I want a faith like the one Garry Wills and Margaret Mitchell want-one that combines faith and reason and maintains the light of the Catholic intellectual tradition. We can be Christian and progressive and uniquely Catholic in our understanding of important issues like the Eucharist, Marian theology, the communion of saints, the combination of Scripture and theological works into a broader dogma, etc. As much as I respect and occasionally envy the Anglicans they still have a Protestant understanding on some of the theological points in theory (even if in practice they are far more Catholic than even in the Catholics when it comes to liturgy).
*I am not against women priests, I am against women priests that call themselves Catholic whose religious beliefs are decidedly non-Christian let alone non-Catholic
If only James Martin was head of the USCCB instead of Dolan.
or something? I’ve never heard of it, and my googling hasn’t turned up anything damning. I’m pro-nun and wouldn’t mind seeing nuns as priests, but it seems like you’re talking about something other than that.
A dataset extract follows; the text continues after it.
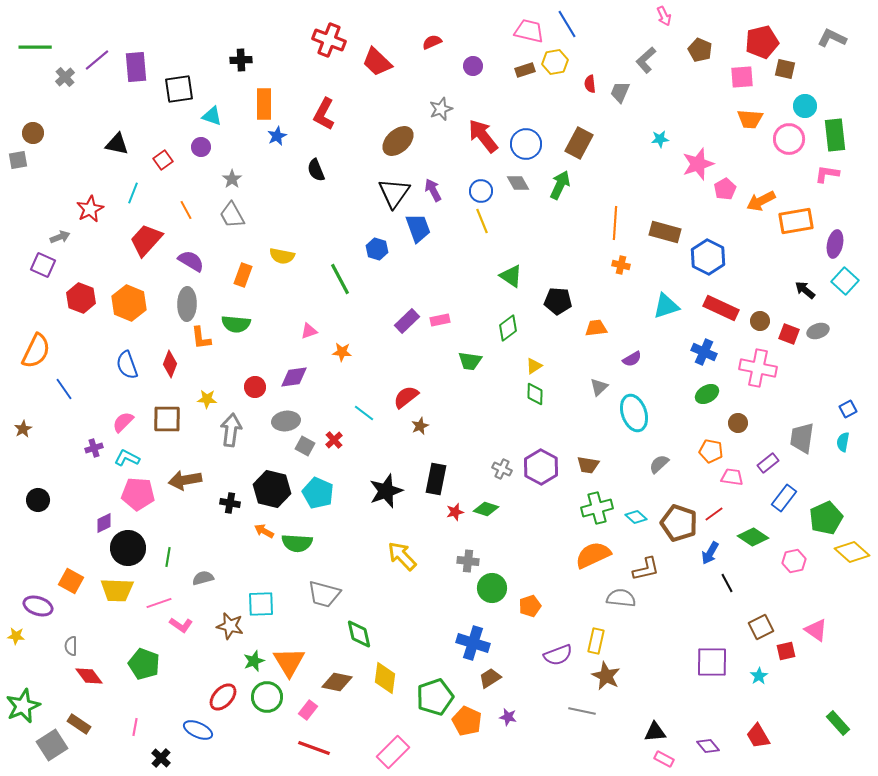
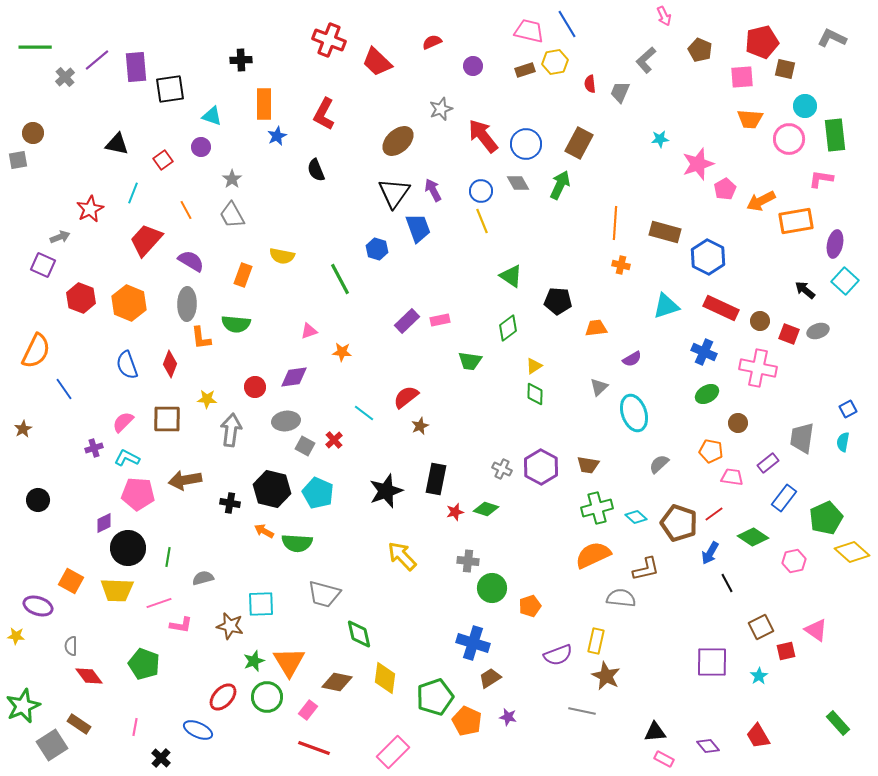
black square at (179, 89): moved 9 px left
pink L-shape at (827, 174): moved 6 px left, 5 px down
pink L-shape at (181, 625): rotated 25 degrees counterclockwise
There is romancatholicwomenpriests.org which was profiled by the New York times this last Sunday which wants to have women priests and uses Anglican or Old Catholc bishops to ordain them and maintain some illicit but bald apostolic succession. The other womenpriests.org seems to have no structure and openly cops to pagan and pantheistic views-nothing wrong with that but nothing Catholic about that either. I am leery of both just because if I was a woman who wanted to be a priest I’d just join the Anglicans which have actual seminaries and a similar liturgical tradition and they are just as schismatic in the eyes of the Vatican as these renegade groups. What is also hypocritical is how welcoming the Vatican is towards married priests coming in from other denominations and women that used to be priests in other denominations. I see those nuts cracking especially as vocations dwindle.